Israel Museum, Jerusalem (physical scrolls); Numbers 6:22-27 (textual source)

Three years to read a sentence

The three years Shenhav spent opening the scrolls deserve their own moment. He worked under a microscope with instruments finer than surgical tools, moving in fractions of a millimetre per session. The silver had corroded over 2,600 years into something brittle and unpredictable; one mistake and the text would crack away before it could be read. He soaked them in solution to remove the corrosion, applied an elastic emulsion to support the surface, and advanced incrementally, session by session, across months that extended into years.

It's a different kind of patience from the patience that wrote the words in the first place - the slow, deliberate labour of a scribe pressing a stylus into silver, making something small enough to wear but legible enough to mean. Then the patience of the burial, the centuries in the dark, then Shenhav's three years of recovery. The blessing has been passed hand to hand for a very long time. Sometimes the hands are wearing gloves and holding tweezers under a magnifying lamp. The intention is the same.

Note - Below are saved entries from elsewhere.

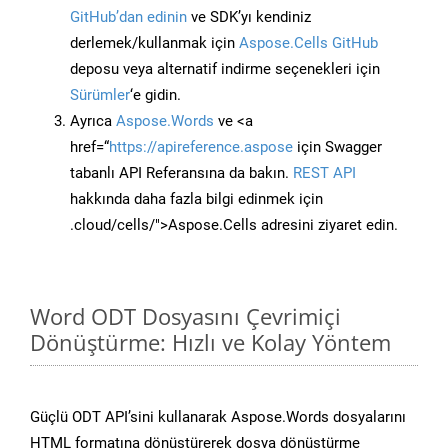
GitHub’dan edinin
ve SDK’yı kendiniz
derlemek/kullanmak için
Aspose.Cells GitHub
deposu veya alternatif indirme seçenekleri için
Sürümler
‘e gidin.
Ayrıca
Aspose.Words
ve <a
href=“
https://apireference.aspose
için Swagger
tabanlı API Referansına da bakın.
REST API
hakkında daha fazla bilgi edinmek için
.cloud/cells/">Aspose.Cells adresini ziyaret edin.
Word ODT Dosyasını Çevrimiçi
Dönüştürme: Hızlı ve Kolay Yöntem
Güçlü ODT API’sini kullanarak Aspose.Words dosyalarını
HTML formatına dönüştürerek dosya dönüştürme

Nathan, the thirteen-year-old with the hammer, apparently wasn't told at first what he'd found. Somewhere there's a version of this story in which he grew up, had children of his own, and on Friday evenings put his hands on their heads and said the blessing without ever knowing he was the one who found it. The tribe runs on exactly that kind of accidental continuity.

c. 600 BCE
The silver scrolls are made and buried with their owner in a cave above the Hinnom Valley, just before the Babylonian exile.
586 BCE
Babylon destroys Jerusalem and the First Temple. The cave is sealed. The scrolls wait.
1979
Gabriel Barkay's excavation at Ketef Hinnom; Nathan, 13, breaks through the chamber floor and discovers the undisturbed repository.
1979-1982
Conservator Joseph Shenhav spends three years stabilising and unrolling the scrolls without destroying the inscription.
Today
The scrolls are at the Israel Museum, Jerusalem. The blessing is said over children every Friday night, as it has been for at least 2,600 years.